- **Directions for this task**
The line with "september 2012" marks the first line to copy, and the line with "Lo sentimos, no pudimo" marks the last. Transcribe that stretch of the data below exactly, without pictures.

Stored data entries
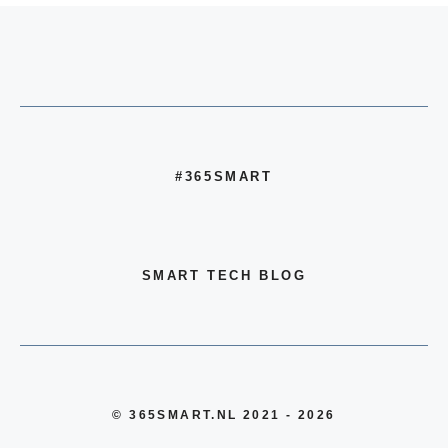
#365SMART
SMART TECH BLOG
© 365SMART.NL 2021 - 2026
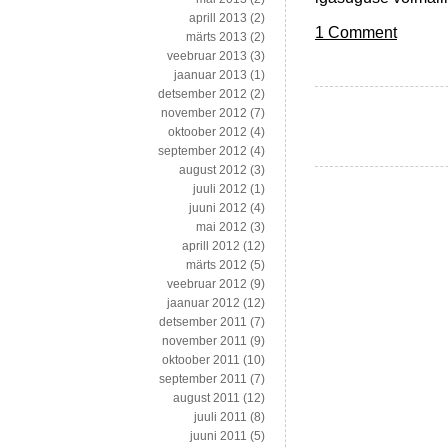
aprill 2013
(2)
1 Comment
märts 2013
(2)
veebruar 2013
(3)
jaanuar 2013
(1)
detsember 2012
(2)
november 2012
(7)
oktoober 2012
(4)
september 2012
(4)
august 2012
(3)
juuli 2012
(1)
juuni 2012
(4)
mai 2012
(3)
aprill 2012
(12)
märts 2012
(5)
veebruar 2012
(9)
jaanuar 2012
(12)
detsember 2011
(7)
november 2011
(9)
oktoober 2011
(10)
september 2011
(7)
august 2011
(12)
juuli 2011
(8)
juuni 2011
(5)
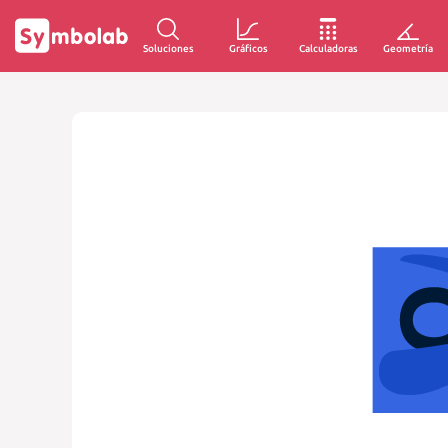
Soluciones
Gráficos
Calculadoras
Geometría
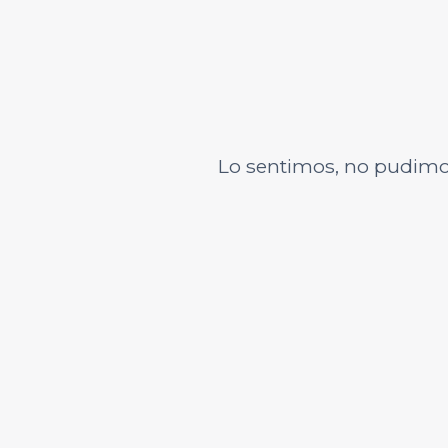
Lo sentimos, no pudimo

...

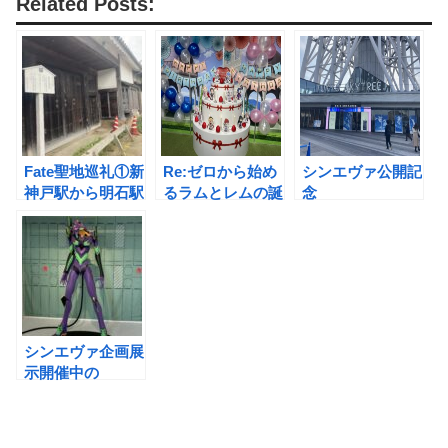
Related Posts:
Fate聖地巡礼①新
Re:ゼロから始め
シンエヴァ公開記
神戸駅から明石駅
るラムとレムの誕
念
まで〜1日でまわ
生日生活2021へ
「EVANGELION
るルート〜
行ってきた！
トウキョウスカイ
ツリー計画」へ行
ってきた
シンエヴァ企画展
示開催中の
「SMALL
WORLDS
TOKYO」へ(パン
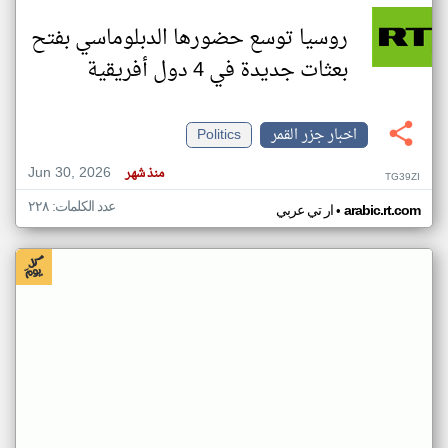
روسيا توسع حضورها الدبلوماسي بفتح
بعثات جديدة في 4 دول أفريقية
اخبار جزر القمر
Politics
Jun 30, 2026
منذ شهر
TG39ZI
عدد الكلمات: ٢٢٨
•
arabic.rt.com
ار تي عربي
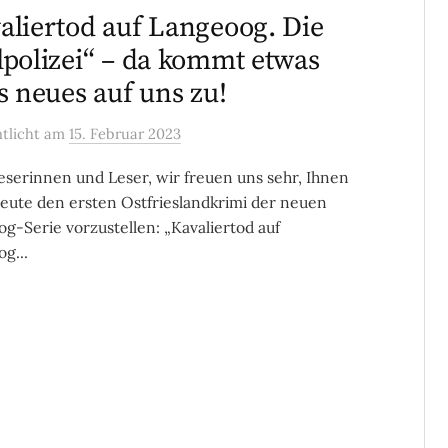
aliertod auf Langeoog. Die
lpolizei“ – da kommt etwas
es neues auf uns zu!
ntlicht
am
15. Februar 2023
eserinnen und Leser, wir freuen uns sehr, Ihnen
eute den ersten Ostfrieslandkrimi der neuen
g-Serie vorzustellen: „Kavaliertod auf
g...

--

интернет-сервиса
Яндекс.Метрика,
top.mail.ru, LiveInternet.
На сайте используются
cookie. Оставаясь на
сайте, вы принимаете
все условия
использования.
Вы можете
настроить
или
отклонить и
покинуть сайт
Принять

- **Output below**
september 2012
(4)
august 2012
(3)
juuli 2012
(1)
juuni 2012
(4)
mai 2012
(3)
aprill 2012
(12)
märts 2012
(5)
veebruar 2012
(9)
jaanuar 2012
(12)
detsember 2011
(7)
november 2011
(9)
oktoober 2011
(10)
september 2011
(7)
august 2011
(12)
juuli 2011
(8)
juuni 2011
(5)
Soluciones
Gráficos
Calculadoras
Geometría
Lo sentimos, no pudimo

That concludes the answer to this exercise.